Ma qual è il punto? Che il mondo del libro, nella fattispecie italiano, sia in qualche modo banalmente “arretrato”? Che i giovani non leggono più? E perché? Che la letteratura smuove meno soldi dei videogiochi? Che il mondo è cambiato e si stava meglio quando si stava peggio? Ovviamente no. Ovviamente è palese come il libro continua e continuerà ad essere il medium creatore di mondi immaginari più efficace di sempre.

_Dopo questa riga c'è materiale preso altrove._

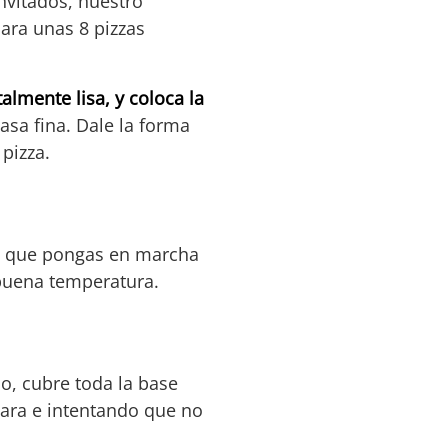
nvitados, nuestro
ara unas 8 pizzas
almente lisa, y coloca la
asa fina. Dale la forma
 pizza.
s que pongas en marcha
 buena temperatura.
o, cubre toda la base
ara e intentando que no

Che per scrivere un libro, teoricamente, basta una penna e tanti fogli, che invece per sviluppare un videogioco ci vogliono equipe di sviluppatori, informatici, esperti CG, direttori della fotografia, sceneggiatori, illustratori, storyteller, studiosi di storia o robotica (dipende dal mondo fantastico che si intende costruire) e via dicendo – un romanzo continua a costare in media quindici euro mentre un videogioco di grande produzione può arrivare a costarne settanta.

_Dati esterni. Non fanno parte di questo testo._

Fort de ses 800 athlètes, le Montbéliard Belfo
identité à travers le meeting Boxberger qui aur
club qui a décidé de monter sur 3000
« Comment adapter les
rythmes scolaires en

Approfondire pertanto il confronto libro-videogioco richiederebbe monografie dedicate, ma limitatamente a questa riflessione possiamo sorridere di fronte al carattere paradossale della narrazione del prodotto-libro rispetto alla narrazione del prodotto-videogioco, limitandoci a considerare quanto il prodotto più costoso, sia in termini di produzione che di acquisto, sia oggi sul web quello più efficacemente narrato. Ciò che colpisce è quindi il respiro globale della narrazione del videogioco che costituisce una delle cause principali della creazione delle community di videogiocatore le quali sono determinanti nell’evoluzione dell’industria, sia ragionando in termini meramente commerciali che in termini di creatività intellettuale e artistica.

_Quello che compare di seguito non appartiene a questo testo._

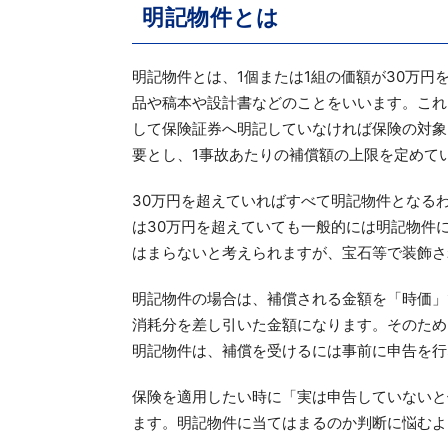
明記物件とは
明記物件とは、1個または1組の価額が30万
品や稿本や設計書などのことをいいます。これ
して保険証券へ明記していなければ保険の対象
要とし、1事故あたりの補償額の上限を定めて
30万円を超えていればすべて明記物件となる
は30万円を超えていても一般的には明記物件
はまらないと考えられますが、宝石等で装飾さ
明記物件の場合は、補償される金額を「時価」
消耗分を差し引いた金額になります。そのため
明記物件は、補償を受けるには事前に申告を行
保険を適用したい時に「実は申告していないと
ます。明記物件に当てはまるのか判断に悩むよ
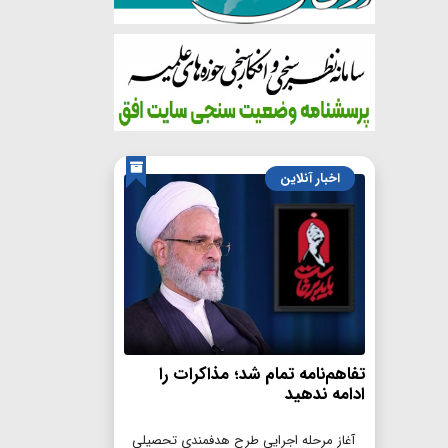
اخبار آنلاین
تفاهم‌نامه تمام شد؛ مذاکرات را
ادامه ندهید
آغاز مرحله اجرایی طرح هدفمندی تحصیلی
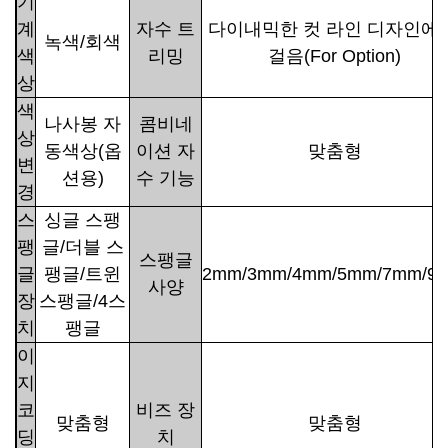
기
계
자수 트
다이내믹한 컷 라인 디자인에 
녹색/회색
색
리밍
걸음(For Option)
상
색
나사봉 자
콤비네
상
동색상(옵
이션 자
맞춤형
변
션용)
수 기능
경
스
싱글 스팽
팽
글/더블 스
스팽글
글
팽글/트윈
2mm/3mm/4mm/5mm/7mm/9
사양
장
스팽글/4스
치
팽글
이
지
코
비즈 장
맞춤형
맞춤형
딩
치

Orientando la riflessione verso lo studio dell’immaginario collettivo, soprattutto tenendo conto della crisi dell’immaginario attuale recentemente osservata da molti studiosi delle più diverse discipline [8], ne deduciamo che il mondo del videogioco è quello che sta rispondendo più attivamente. Al di là delle valutazioni sulla effettiva capacità dei videogiochi di riattivare l’immaginazione in quanto processo creativo ma soprattutto operativo e ermeneutico nei confronti di un mondo, il nostro, quello reale, che oggi come non mai esige uno sforzo di re-immaginazione e riconfigurazione della sua immagine nel presente della crisi ecologica, ci appare chiaro che l’immaginario di un videogioco è per natura quello più interattivo. In termini di worldbuilding, il mondo di un videogioco si presta ad essere esperito con il grado massimo di interattività e libertà [9] in relazione a un mondo immaginario letterario o cinematografico, è questa è la caratteristica più banale e più importante. Inoltre, il videogioco è quell’ambito di worldbuilding meno soggetto alle restrizioni causate dalla scelta di un genere specifico, poiché l’industria videoludica è meno soggetta a regole di tipo editoriale traendo la sua forza dalla “novità” del blending di generi e immaginari. Per esempio, alla luce del dibattito sul ruolo che può avere la fantascienza anziché il fantastico, in merito allo sviluppo di una scienza degli scenari futuri [10], se andiamo a vedere ciò che accade nel mondo dei videogiochi, spesso, questi due generi si con-fondono, si ibridano, dando vita a narrazioni inaspettate, a scenari appunto innovativi e a immaginari vividi in cui si strutturano interazioni verosimili fra giocatore e mondo-ambiente di gioco. Quest’ultimo non è un termine assoluto che garantisce qualità al prodotto in termini di sceneggiatura, o di gameplay e così via, ma comunque è un terreno di “sfida” commerciale rendere conseguentemente l’immaginazione dei creativi del settore la facoltà cardine appunto dell’industria.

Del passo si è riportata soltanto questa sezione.